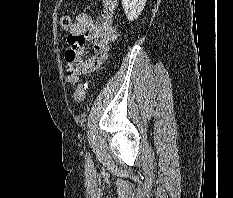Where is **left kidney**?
<instances>
[{
	"label": "left kidney",
	"mask_w": 233,
	"mask_h": 198,
	"mask_svg": "<svg viewBox=\"0 0 233 198\" xmlns=\"http://www.w3.org/2000/svg\"><path fill=\"white\" fill-rule=\"evenodd\" d=\"M147 0H122L123 9L129 21L138 18L144 9Z\"/></svg>",
	"instance_id": "1"
}]
</instances>
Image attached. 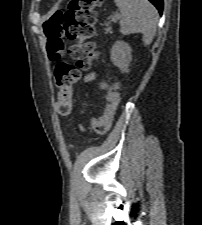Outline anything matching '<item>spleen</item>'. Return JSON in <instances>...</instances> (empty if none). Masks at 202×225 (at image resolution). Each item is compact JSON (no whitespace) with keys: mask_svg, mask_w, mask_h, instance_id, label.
Masks as SVG:
<instances>
[{"mask_svg":"<svg viewBox=\"0 0 202 225\" xmlns=\"http://www.w3.org/2000/svg\"><path fill=\"white\" fill-rule=\"evenodd\" d=\"M121 12L120 32L123 35L142 33L149 45L156 33L158 13L148 0H114Z\"/></svg>","mask_w":202,"mask_h":225,"instance_id":"spleen-1","label":"spleen"}]
</instances>
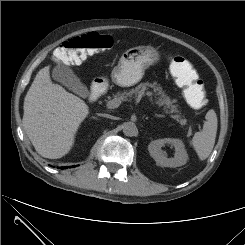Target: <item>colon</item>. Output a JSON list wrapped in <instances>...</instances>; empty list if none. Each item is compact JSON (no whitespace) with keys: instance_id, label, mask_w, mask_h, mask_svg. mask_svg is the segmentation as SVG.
Wrapping results in <instances>:
<instances>
[{"instance_id":"5ec220e1","label":"colon","mask_w":245,"mask_h":245,"mask_svg":"<svg viewBox=\"0 0 245 245\" xmlns=\"http://www.w3.org/2000/svg\"><path fill=\"white\" fill-rule=\"evenodd\" d=\"M111 46L110 36L91 32L64 42L55 50L54 57L64 64H78L88 56L109 49ZM185 65V58L173 57L171 60L172 74L183 87L187 103L193 108H201L206 103V90L203 81L198 77H185L183 75Z\"/></svg>"}]
</instances>
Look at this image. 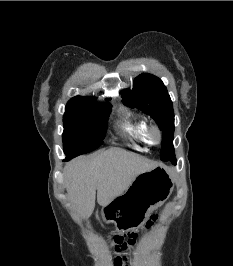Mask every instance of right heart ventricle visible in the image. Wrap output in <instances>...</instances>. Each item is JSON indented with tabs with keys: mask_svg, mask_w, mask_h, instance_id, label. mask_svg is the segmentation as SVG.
<instances>
[{
	"mask_svg": "<svg viewBox=\"0 0 233 266\" xmlns=\"http://www.w3.org/2000/svg\"><path fill=\"white\" fill-rule=\"evenodd\" d=\"M124 129L134 141L143 145L150 144L147 138L148 125L143 118L131 116L130 114L125 121Z\"/></svg>",
	"mask_w": 233,
	"mask_h": 266,
	"instance_id": "obj_1",
	"label": "right heart ventricle"
}]
</instances>
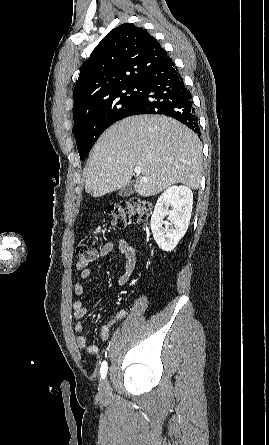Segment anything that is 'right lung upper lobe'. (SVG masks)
I'll return each mask as SVG.
<instances>
[{"instance_id":"cb5924a9","label":"right lung upper lobe","mask_w":269,"mask_h":445,"mask_svg":"<svg viewBox=\"0 0 269 445\" xmlns=\"http://www.w3.org/2000/svg\"><path fill=\"white\" fill-rule=\"evenodd\" d=\"M170 60L145 29L124 23L111 30L82 65L74 88V109L89 99L122 86L142 84Z\"/></svg>"}]
</instances>
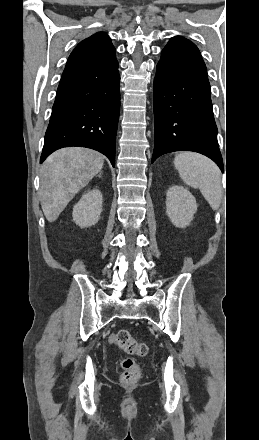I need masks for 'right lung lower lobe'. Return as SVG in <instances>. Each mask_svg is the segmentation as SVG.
Listing matches in <instances>:
<instances>
[{
  "label": "right lung lower lobe",
  "mask_w": 259,
  "mask_h": 440,
  "mask_svg": "<svg viewBox=\"0 0 259 440\" xmlns=\"http://www.w3.org/2000/svg\"><path fill=\"white\" fill-rule=\"evenodd\" d=\"M119 81L115 56L93 66L64 70L40 163L57 149L80 146L103 153L115 166Z\"/></svg>",
  "instance_id": "1"
}]
</instances>
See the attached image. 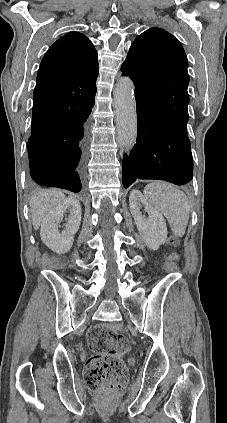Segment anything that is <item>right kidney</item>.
Listing matches in <instances>:
<instances>
[{
    "instance_id": "ca27d5eb",
    "label": "right kidney",
    "mask_w": 227,
    "mask_h": 423,
    "mask_svg": "<svg viewBox=\"0 0 227 423\" xmlns=\"http://www.w3.org/2000/svg\"><path fill=\"white\" fill-rule=\"evenodd\" d=\"M65 211H70L65 229L60 231L59 223L64 217ZM81 223V206L77 198L69 196L61 204L53 206L52 210L47 211L41 221L40 235L43 243L56 251V253H67L70 251L74 233L78 231Z\"/></svg>"
}]
</instances>
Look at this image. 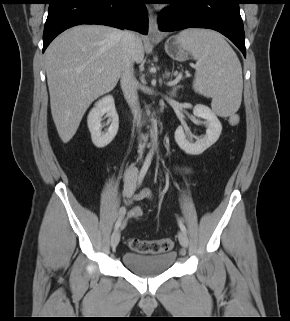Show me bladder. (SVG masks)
Segmentation results:
<instances>
[{
    "mask_svg": "<svg viewBox=\"0 0 290 321\" xmlns=\"http://www.w3.org/2000/svg\"><path fill=\"white\" fill-rule=\"evenodd\" d=\"M177 254L168 251L161 254L126 252L122 256L124 266L141 277H155L167 272L175 263Z\"/></svg>",
    "mask_w": 290,
    "mask_h": 321,
    "instance_id": "1",
    "label": "bladder"
}]
</instances>
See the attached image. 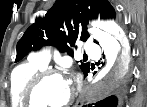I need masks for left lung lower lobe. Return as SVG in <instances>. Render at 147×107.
<instances>
[{
    "mask_svg": "<svg viewBox=\"0 0 147 107\" xmlns=\"http://www.w3.org/2000/svg\"><path fill=\"white\" fill-rule=\"evenodd\" d=\"M89 72L90 69L85 74V76H87ZM126 93H127V88L125 85H122L121 83L117 88L116 95L109 96L106 99L101 100L95 104L86 105L84 107H121L124 97L126 96Z\"/></svg>",
    "mask_w": 147,
    "mask_h": 107,
    "instance_id": "1",
    "label": "left lung lower lobe"
}]
</instances>
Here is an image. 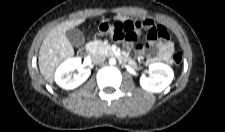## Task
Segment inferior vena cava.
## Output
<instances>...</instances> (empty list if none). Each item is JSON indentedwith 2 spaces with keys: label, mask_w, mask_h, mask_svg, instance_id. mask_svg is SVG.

**Directions**
The result consists of the line with "Segment inferior vena cava." through the last line of the entries above, repeated exactly and with nothing else.

**Answer to this exercise**
Segment inferior vena cava.
## Output
<instances>...</instances> (empty list if none). Each item is JSON indentedwith 2 spaces with keys: label, mask_w, mask_h, mask_svg, instance_id. mask_svg is SVG.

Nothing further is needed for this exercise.